The bill of lading in the present instance appears to have been negotiable, and to have been so considered by the defendant, and we are of the opinion that the defense set up by it was not available to it, and that the objection made to the evidence should have been sustained', as we do not conceive that the notation “signed for on connecting line - switch ticket” was equivalent to the words, “shipper’s load and count”, which we are of the opinion must, under the statute, appear on the bill of lading in order that the carrier may avail itself of the defense that the damage resulted from the fault of the shipper in loading the car.
*640However, if the defense was available to defendant and the evidence admissible, it does not show that the car was loaded by Reuleaux &. Company, the shippers, but by J. J. Garvey & Company, with whom neither the shipper nor the plaintiff are shown to have had any connection; and further conceding that the car was loaded by the shipper, the evidence does not show that the manner in which the car was loaded was the proximate cause of the damage.

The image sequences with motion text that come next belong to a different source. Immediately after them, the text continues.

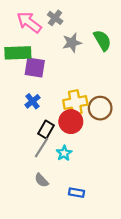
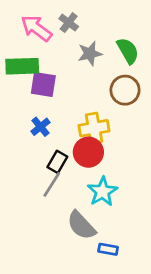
brown circle: (100, 108) -> (125, 90), moved
cyan star: (64, 153) -> (102, 192), moved, size x1.5
gray semicircle: (42, 180) -> (81, 225), moved, size x1.6
blue rectangle: (76, 193) -> (108, 249), moved

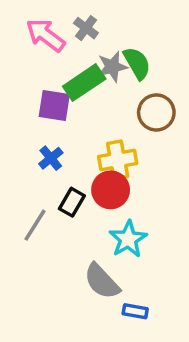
green semicircle: (128, 51) -> (137, 63), moved
green rectangle: (22, 66) -> (84, 83), moved, turned -32
gray line: (52, 185) -> (35, 225), moved

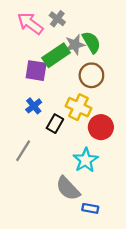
brown circle: (156, 112) -> (91, 75), moved
yellow cross: (118, 160) -> (78, 107), turned 35
red circle: (111, 190) -> (101, 127), moved
black rectangle: (72, 202) -> (55, 124), moved

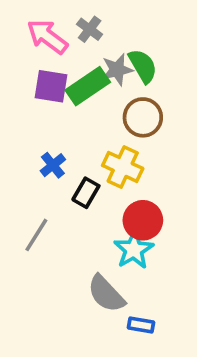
purple square: (36, 71) -> (51, 86), moved
red circle: (101, 127) -> (143, 220), moved

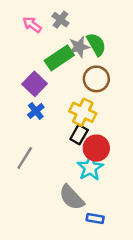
pink arrow: (47, 37) -> (32, 25), size x0.7
purple square: (51, 86) -> (35, 84), moved, turned 35
black rectangle: (86, 193) -> (79, 134), moved

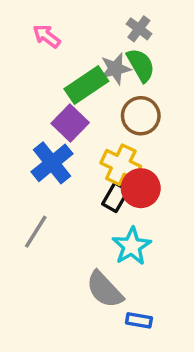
gray cross: (61, 20) -> (139, 29), moved
purple square: (35, 84) -> (70, 123), moved
blue cross: (36, 111) -> (52, 163), size x1.6
red circle: (96, 148) -> (141, 188), moved

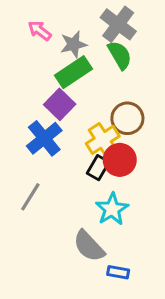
gray cross: (139, 29) -> (118, 24), size x1.6
gray star: (115, 69) -> (73, 44), moved
brown circle: (141, 116) -> (127, 118), moved
yellow cross: (121, 165) -> (103, 140), turned 32

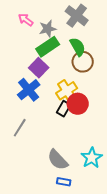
green semicircle: (120, 55) -> (78, 47), moved
brown circle: (127, 118) -> (83, 62), moved
cyan star: (112, 209) -> (92, 158), moved
blue rectangle: (118, 272) -> (64, 182), moved

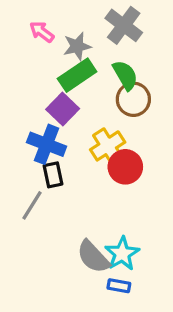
blue cross: (29, 90) -> (47, 144), turned -30
black rectangle: (64, 109) -> (53, 175), moved, turned -42
cyan star: (92, 158) -> (122, 254), moved
blue rectangle: (64, 182) -> (119, 286), moved

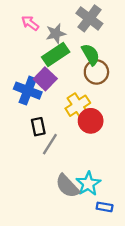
blue cross: (47, 144) -> (28, 91), moved
gray line: (32, 205) -> (50, 144), moved
blue rectangle: (119, 286) -> (105, 207), moved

The barrels weighed about six hundred and fifty pounds each and were set upon their ends, and while the evidence indicates that they did not fill the car and that they should have been braced, it also shows that there was some timber or lumber in the car which might have been used for bracing, and it is not stated that the barrels were not braced.
The record does not contain any evidence as to the manner in which the shipment was handled by the defendant, and even though the barrels may have been braced and the car properly loaded, the strongest bracing would yield in some instances where the car was improperly handled; and we think that conceding that the car was loaded by the shipper and that it was not loaded as the witnesses for defendant would have suggested, that defendant could not escape liability for the damages sustained by the shipment in course of transit without [proof that the shipment was properly handled.
“According to the law and jurisprudence of this state, to be relieved from the liability the carrier must show that the loss or damage has been occasioned by accidental or uncontrollable events, and this involves the proposition that the carrier must prove it was free from fault.”
National Rice Milling Co. vs. N. O. & N. E. R. R. Co., 132 La. 615, 61 South. 708; also
Southern Cotton Oil Co. vs. N. O. & N. E. R. R. Co., 146 La. 541, 83 South. 821.
The judgment appealed from is affirmed.